**ABOUT THIS EXERCISE:** What you return must be the full listing, word for word, with no images in it.

**DATA SEGMENT:**

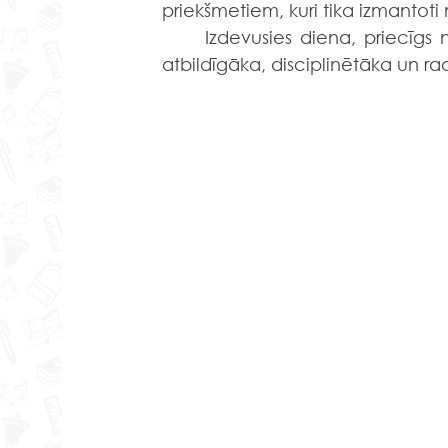
priekšmetiem, kuri tika izmantot
	Izdevusies diena, priecīgs noskaņojums un jaukas sarunas. Pievienotā vērtība- 
atbildīgāka, disciplinētāka un r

**COMPLETED TASK:**
priekšmetiem, kuri tika izmantot
	Izdevusies diena, priecīgs noskaņojums un jaukas sarunas. Pievienotā vērtība- 
atbildīgāka, disciplinētāka un r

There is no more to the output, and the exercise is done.